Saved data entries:
Content starts
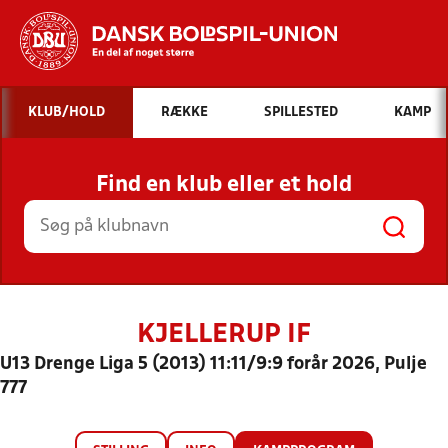
Hvad vil du søge efter?
KLUB/HOLD
RÆKKE
SPILLESTED
KAMP
INDHOLD OG NYHEDER
Find en klub eller et hold
STILLINGER, RESULTATER, KLUBBER OG
HOLD
KJELLERUP IF
U13 Drenge Liga 5 (2013) 11:11/9:9 forår 2026, Pulje
777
Content ends
About this task —
All of the data above must be printed exactly, minus its pictures.

Exercise result —
Hvad vil du søge efter?
KLUB/HOLD
RÆKKE
SPILLESTED
KAMP
INDHOLD OG NYHEDER
Find en klub eller et hold
STILLINGER, RESULTATER, KLUBBER OG
HOLD
KJELLERUP IF
U13 Drenge Liga 5 (2013) 11:11/9:9 forår 2026, Pulje
777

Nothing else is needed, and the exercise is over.